Pasalnya saat masa kampanye Pemilu 9 April 2014 lalu, beberapa caleg PDIP terpilih, sempat melontarkan janji siap mundur dari jabatan anggota legeslatif, jika pemerintah kota tetap melaksanakan penutupan lokalisasi se-Surabaya termasuk Dolly dan Jarak.
Menurut sumber yang enggan menyebutkan namanya, janji tersebut disampaikan dihadapan ribuan warga kelurahan Putat Jaya, saat rapat umum PDIP Surabaya yang diselenggarakan di kawasan kecamatan Sawahan. “Bahkan salah satu Caleg PDIP, juga menyatakan siap melakukan perlawanan jika Dolly ditutup,”ungkap sumber tersebut kepada d-onenews.com, Rabu(4/6/2014).
Ia menambahkan, kebijakan penutupan lokalisasi Dolly dan Jarak yang disampaikan oleh Walikota Surabaya usai masa kampanye berlalu, nampaknya sudah diketahui warga terdampak sebulan sebelumnya. Saat itu perwakilan warga sekitar lokalisasi Dolly dan Jarak sempat menghadap pucuk pimpinan DPC PDIP Surabaya diruang kerjanya, didampingi oleh salah satu Caleg PDIP Dapil 4 yang kini terpilih sebagai anggota dewan. “Kami menyampaikan aspirasi warga terdampak, agar nasib warga diperjuangkan. Syukur-syukur penutupan lokalisasi Dolly dan Jarak bisa di batalkan,”ungkapnya.

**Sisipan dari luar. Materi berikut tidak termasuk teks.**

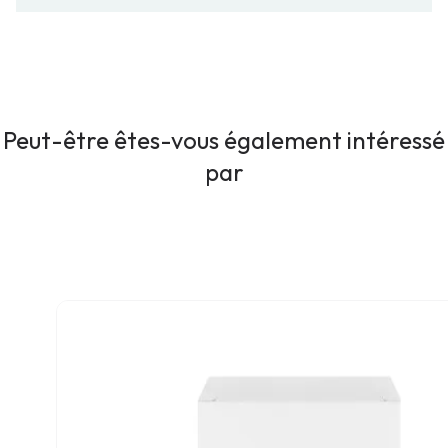
Peut-être êtes-vous également intéressé
par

Sementara itu, seperti informasi yang dimuat media ini, sebelumnya kebijakan penutupan lokalisasi Dolly dan Jarak yang dikeluarkan oleh Pemkot Surabaya, nampak sangat tidak kompak.
Walikota Surabaya Tri Rismaharini menargetkan penutupan lokalisasi Dolly dan Jarak yaitu pada tanggal 19 Juni 2014, Sedangkan Wakil Walikota Surabaya Wisnu Sakti Buana meminta agar rencana tersebut di tunda hingga ada kepastian peralihan ekonomi terhadap warga yang terkena dampak langsung.
Sikap ini, memang menunjukkan, bahwa janji Para Caleg PDIP terpilih asal Dapil 4 Surabaya untuk mundur dari jabatan legeslatif kemungkinan benar adanya.(r7)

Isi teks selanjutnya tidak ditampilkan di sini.